President Trump's border wall has caused endless controversy over the past three years, primarily because the xenophobic project discriminates against Mexicans entering the U.S. But now that production is actually underway (with 98 miles built so far), it's becoming clear that the wall also threatens wildlife. According to experts, the wall puts eight endangered and threatened species in Arizona at risk of extinction.
Construction on this 20-mile stretch of the wall began in October. The wall is 30 feet tall, and located along the San Bernardino national wildlife refuge in southeastern Arizona, according to The Guardian.
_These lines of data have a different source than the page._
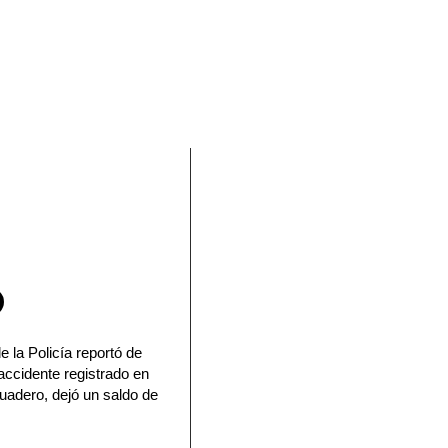
En Facebook
e la Policía reportó de
accidente registrado en
uadero, dejó un saldo de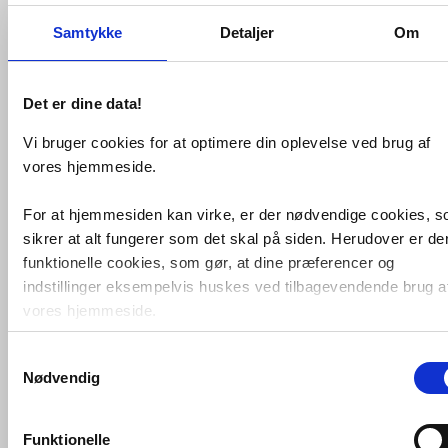
Samtykke
Detaljer
Om
Det er dine data!
Vi bruger cookies for at optimere din oplevelse ved brug af
vores hjemmeside.
V&B 9224 ViConnect vægtryk
E100 -
Hvid
For at hjemmesiden kan virke, er der nødvendige cookies, 
sikrer at alt fungerer som det skal på siden. Herudover er de
VVS nr. 617176000
Levering 1-2 dage
funktionelle cookies, som gør, at dine præferencer og
Fragt 99,-
indstillinger eksempelvis huskes ved tilbagevendende brug a
Køb
476,-
vores hjemmeside.
Samtykkevalg
Foruden nødvendige og funktionelle cookies er der statistisk
Nødvendig
cookies. Disse bruger vi bl.a. til at måle trafik, omsætning,
konverteringsfrekevenser og lignende. Endelig er der
marketingcookies, som vi bruger til at målrette vores
Funktionelle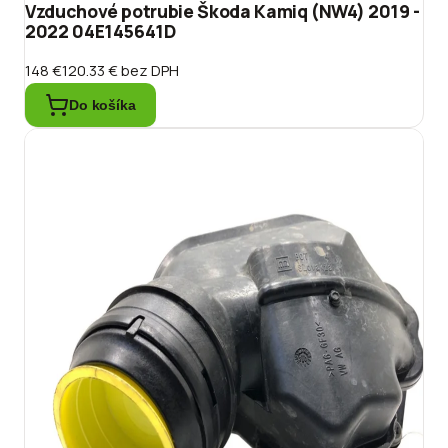
Vzduchové potrubie Škoda Kamiq (NW4) 2019 -
2022 04E145641D
148 €
120.33 €
bez DPH
Do košíka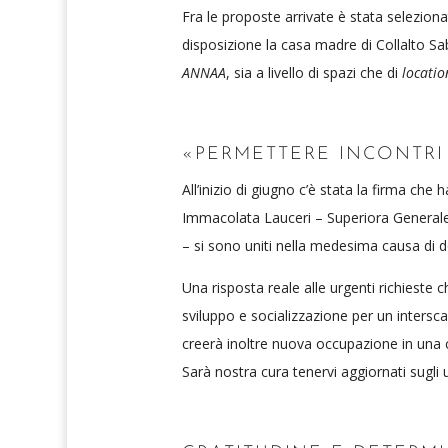
Fra le proposte arrivate è stata seleziona
disposizione la casa madre di Collalto Sab
ANNAA
, sia a livello di spazi che di
locatio
«PERMETTERE INCONTRI
All’inizio di giugno c’è stata la firma c
Immacolata Lauceri – Superiora General
– si sono uniti nella medesima causa di d
Una risposta reale alle urgenti richieste ch
sviluppo e socializzazione per un interscam
creerà inoltre nuova occupazione in una c
Sarà nostra cura tenervi aggiornati sugli ult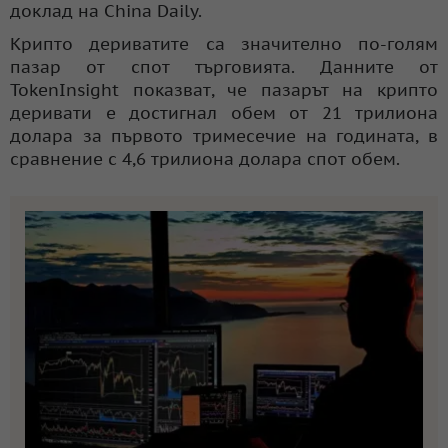
доклад на China Daily.
Крипто дериватите са значително по-голям
пазар от спот търговията. Данните от
TokenInsight показват, че пазарът на крипто
деривати е достигнал обем от 21 трилиона
долара за първото тримесечие на годината, в
сравнение с 4,6 трилиона долара спот обем.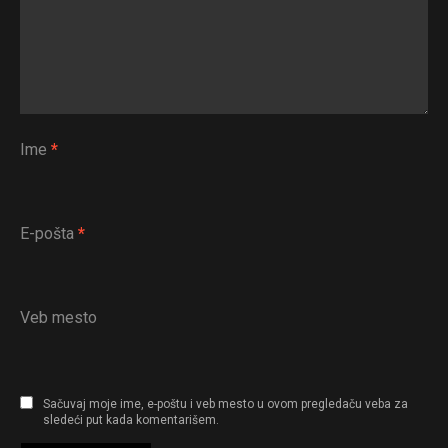
Ime
*
E-pošta
*
Veb mesto
Sačuvaj moje ime, e-poštu i veb mesto u ovom pregledaču veba za
sledeći put kada komentarišem.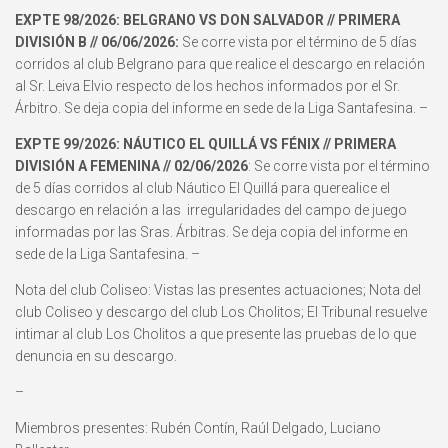
EXPTE 98/2026: BELGRANO VS DON SALVADOR // PRIMERA
DIVISIÓN B // 06/06/2026:
Se corre vista por el término de 5 días
corridos al club Belgrano para que realice el descargo en relación
al Sr. Leiva Elvio respecto de los hechos informados por el Sr.
Árbitro. Se deja copia del informe en sede de la Liga Santafesina. –
EXPTE 99/2026: NÁUTICO EL QUILLÁ VS FÉNIX // PRIMERA
DIVISIÓN A FEMENINA // 02/06/2026
: Se corre vista por el término
de 5 días corridos al club Náutico El Quillá para querealice el
descargo en relación a las irregularidades del campo de juego
informadas por las Sras. Árbitras. Se deja copia del informe en
sede de la Liga Santafesina. –
Nota del club Coliseo: Vistas las presentes actuaciones; Nota del
club Coliseo y descargo del club Los Cholitos; El Tribunal resuelve
intimar al club Los Cholitos a que presente las pruebas de lo que
denuncia en su descargo.
–
Miembros presentes: Rubén Contín, Raúl Delgado, Luciano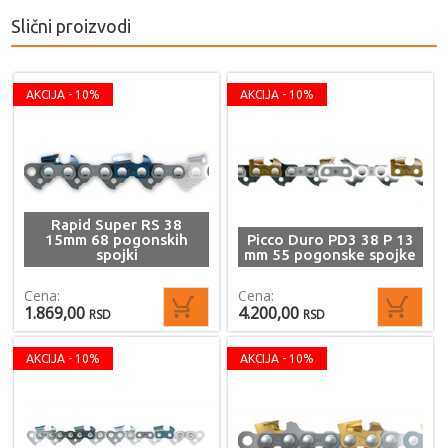
Slični proizvodi
AKCIJA - 10%
AKCIJA - 10%
Rapid Super RS 38
15mm 68 pogonskih
Picco Duro PD3 38 P 13
spojki
mm 55 pogonske spojke
Cena:
Cena:
1.869,00
4.200,00
RSD
RSD
AKCIJA - 10%
AKCIJA - 10%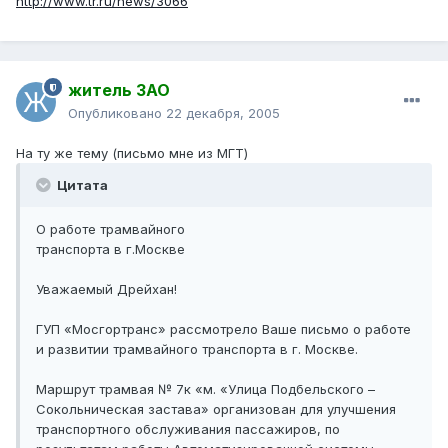
http://www.tr.ru/news/3066
житель ЗАО
Опубликовано
22 декабря, 2005
На ту же тему (письмо мне из МГТ)
Цитата
О работе трамвайного
транспорта в г.Москве
Уважаемый Дрейхан!
ГУП «Мосгортранс» рассмотрело Ваше письмо о работе
и развитии трамвайного транспорта в г. Москве.
Маршрут трамвая № 7к «м. «Улица Подбельского –
Сокольническая застава» организован для улучшения
транспортного обслуживания пассажиров, по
Thanks to various effects of the climate crisis, such as increasing temperatures and long droughts, the reserve's springs and streams are already starting to dry up.
The wall further threatens the springs and streams located throughout the refuge, because of all the groundwater being used in construction. Those springs and streams in the refuge provide habitats for four variations of the native Río Yaqui fish: the Yaqui topminnow, Yaqui chub, the beautiful shiner, and the Yaqui catfish. If they continue to dry up, those fish species could go extinct.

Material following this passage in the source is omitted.